Angola is set to host its first diamond sale under new rules designed to improve transparency and prices.
Sodiam, a state-owned diamond-marketing company, will this month offer seven large stones from Lucapa Diamond Company’s Lulo mine, including a 46-carat pink and six white diamonds ranging from 43 to 114 carats.
The Angolan government approved reforms last year that will open sales to a wider range of buyers, Lucapa CEO Stephen Wetherall explained to Rapaport News Monday. While previously miners had to sell their diamonds to a list of buyers Sodiam selected, the new regulations allow companies such as Lucapa to offer 60% of their production to clients of their choice.
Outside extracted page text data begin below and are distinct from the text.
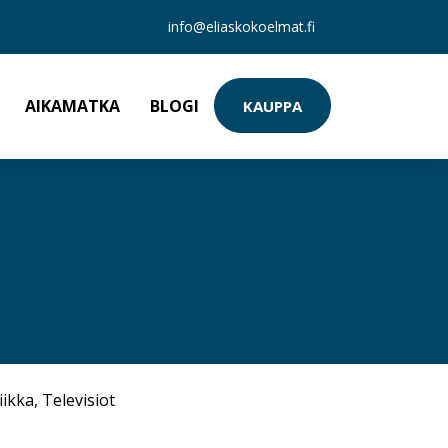
info@eliaskokoelmat.fi
AIKAMATKA
BLOGI
KAUPPA
iikka
,
Televisiot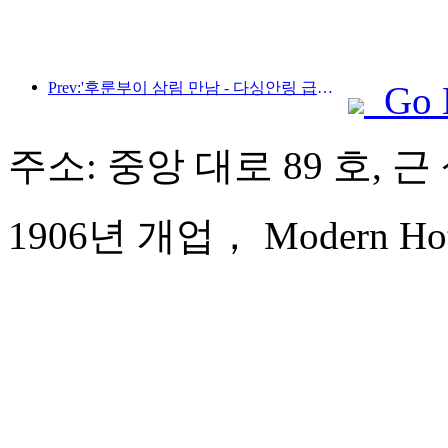
Prev:'후룬부이 삼림 만남 - 다싱안링 급행열차 - 별빛 열차 - 천이 여행' 관광열차가 첫 운행을 시작합니다.
Go 
주소: 중앙 대로 89 호, 
1906년 개업， Modern Hote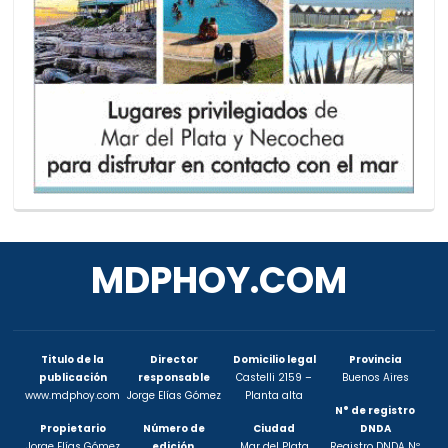
MDPHOY.COM
Titulo de la
Director
Domicilio legal
Provincia
publicación
responsable
Castelli 2159 –
Buenos Aires
www.mdphoy.com
Jorge Elías Gómez
Planta alta
N° de registro
Propietario
Número de
Ciudad
DNDA
Jorge Elías Gómez
edición
Mar del Plata
Registro DNDA Nº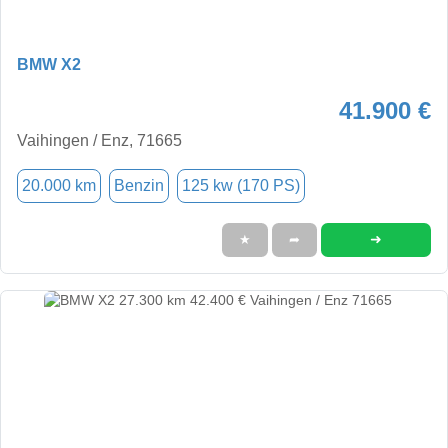
BMW X2
41.900 €
Vaihingen / Enz, 71665
20.000 km
Benzin
125 kw (170 PS)
➜
★
➦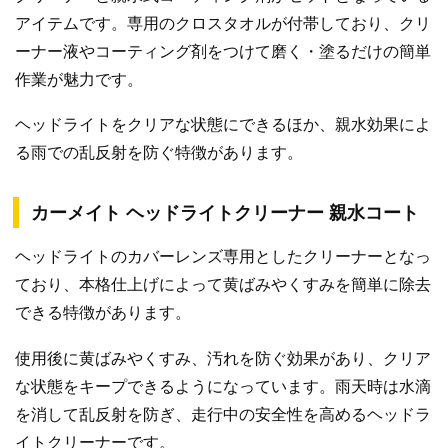
アイテムです。専用のクロスタオルが付帯しており、クリ
ーナー液やコーティング剤をつけて磨く・塗るだけの簡単
作業が魅力です。
ヘッドライトをクリアな状態にできるほか、親水効果によ
る雨での乱反射を防ぐ特徴があります。
カーメイト ヘッドライトクリーナー 親水コート
ヘッドライトのカバーレンズ専用としたクリーナーとなっ
ており、本格仕上げによって黄ばみやくすみを簡単に除去
できる特徴があります。
使用後に黄ばみやくすみ、汚れを防ぐ効果があり、クリア
な状態をキープできるようになっています。雨天時は水滴
を消して乱反射を防ぎ、走行中の安全性を高めるヘッドラ
イトクリーナーです。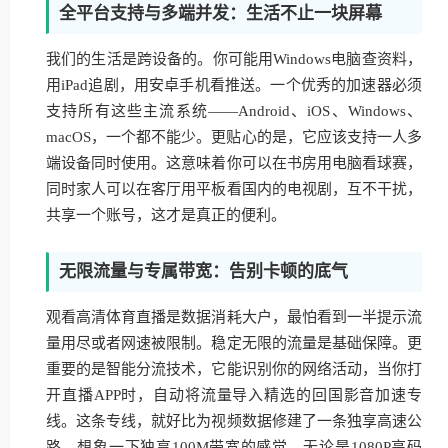
全平台支持与多端并发：生活不止一块屏幕
我们的生活是跨设备的。你可能用Windows电脑查资料，
用iPad追剧，用安卓手机看推送。一个优秀的加速器必须
支持所有这些主流系统——Android、iOS、Windows、
macOS，一个都不能少。更贴心的是，它应该支持一人多
端设备同时使用。这意味着你可以在书房用电脑看球赛，
同时家人可以在客厅用平板看国内的电视剧，互不干扰，
共享一个账号，这才是真正的便利。
无限流量与专属带宽：告别卡顿的底气
观看高清体育直播是数据消耗大户，最怕看到一半提示流
量用尽或者网速被限制。稳定无限的流量是基础保障。更
重要的是智能分流技术，它能识别你的网络活动，当你打
开直播APP时，自动将流量导入精选的回国影音加速专
线。这条专线，就好比为视频数据修建了一条独享高速公
路。想象一下独享100M带宽的感觉，无论是1080P高码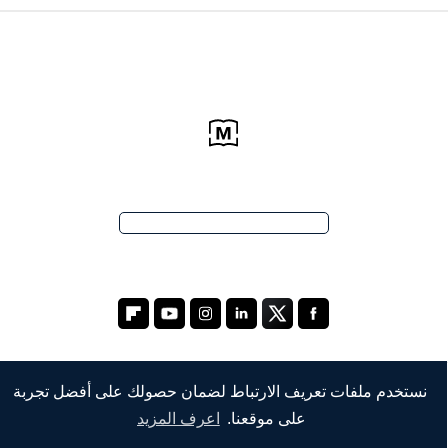
نستخدم ملفات تعريف الارتباط لضمان حصولك على أفضل تجربة
الشركة
على موقعنا.
اعرف المزيد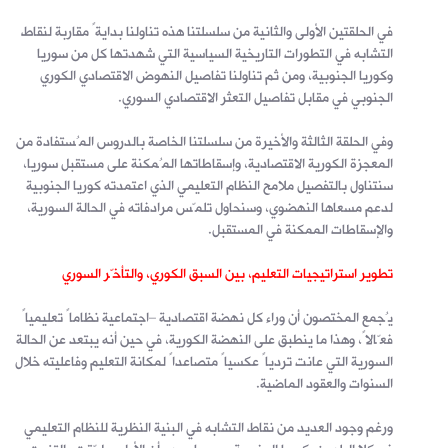
في الحلقتين الأولى والثانية من سلسلتنا هذه تناولنا بدايةً مقاربة لنقاط
التشابه في التطورات التاريخية السياسية التي شهدتها كل من سوريا
وكوريا الجنوبية، ومن ثم تناولنا تفاصيل النهوض الاقتصادي الكوري
الجنوبي في مقابل تفاصيل التعثر الاقتصادي السوري.
وفي الحلقة الثالثة والأخيرة من سلسلتنا الخاصة بالدروس المُستفادة من
المعجزة الكورية الاقتصادية، وإسقاطاتها المُمكنة على مستقبل سوريا،
سنتناول بالتفصيل ملامح النظام التعليمي الذي اعتمدته كوريا الجنوبية
لدعم مسعاها النهضوي، وسنحاول تلمّس مرادفاته في الحالة السورية،
والإسقاطات الممكنة في المستقبل.
تطوير استراتيجيات التعليم، بين السبق الكوري، والتأخّر السوري
يُجمع المختصون أن وراء كل نهضة اقتصادية –اجتماعية نظاماً تعليمياً
فعّالاً، وهذا ما ينطبق على النهضة الكورية، في حين أنه يبتعد عن الحالة
السورية التي عانت تردياً عكسياً متصاعداً لمكانة التعليم وفاعليته خلال
السنوات والعقود الماضية.
ورغم وجود العديد من نقاط التشابه في البنية النظرية للنظام التعليمي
“By needing to sell to one of [Sodiam’s] buyers, eventually there was no competition on the product itself, and therefore the prices were not [in line with the] market,” Wetherall said. Rough is likely to fetch “considerably more” under the new system, the executive noted.
Catoca, the country’s largest diamond mine, lost $464 million over six years because of the unfavorable marketing rules, Reuters reported in June, citing an internal Catoca document.
Between 20 and 30 diamond companies from New York, Antwerp, Israel, Hong Kong and other locations will attend the tender in Luanda, the Angolan capital, which ends January 31. They will bid online for the goods, ensuring the sale meets the industry’s transparency standards, Wetherall said.